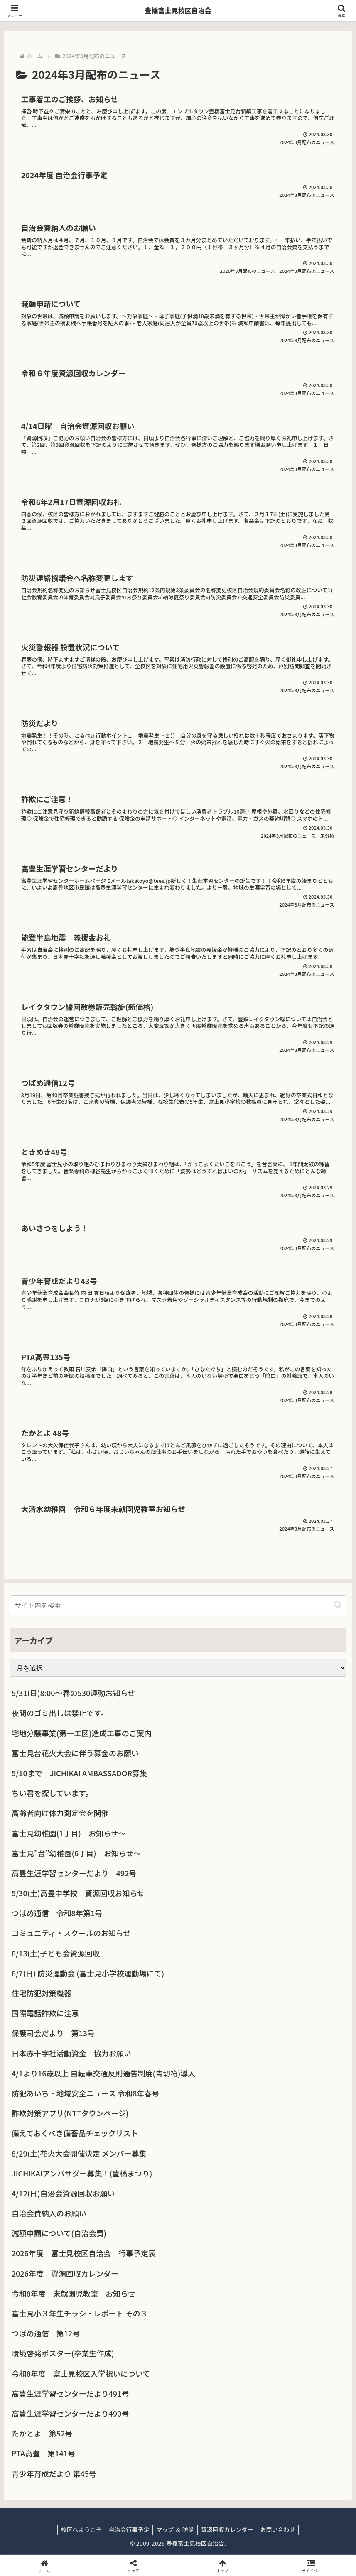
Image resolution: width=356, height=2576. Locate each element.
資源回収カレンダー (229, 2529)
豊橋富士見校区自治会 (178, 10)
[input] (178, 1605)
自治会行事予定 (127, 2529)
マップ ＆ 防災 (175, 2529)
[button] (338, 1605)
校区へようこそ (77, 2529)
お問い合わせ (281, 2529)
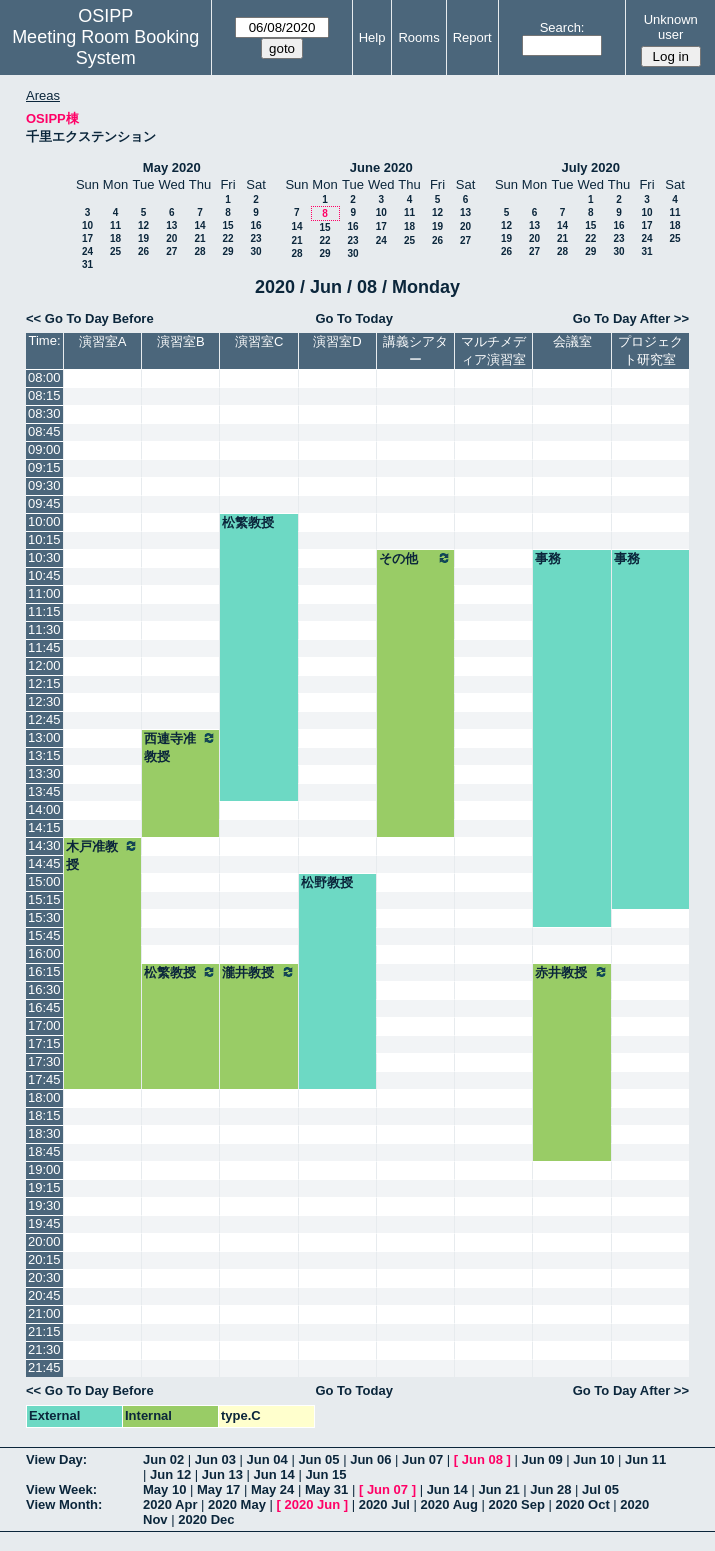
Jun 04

▶ **What this task involves**
Take the lines from the one holding "[input] (178, 1605)" through the final line of the records above and output them exactly, both ends included, excluding pictures.

▶ **Solution to this exercise**
[input] (178, 1605)
自治会行事予定 (127, 2529)
マップ ＆ 防災 (175, 2529)
[button] (338, 1605)
校区へようこそ (77, 2529)
お問い合わせ (281, 2529)
Jun 04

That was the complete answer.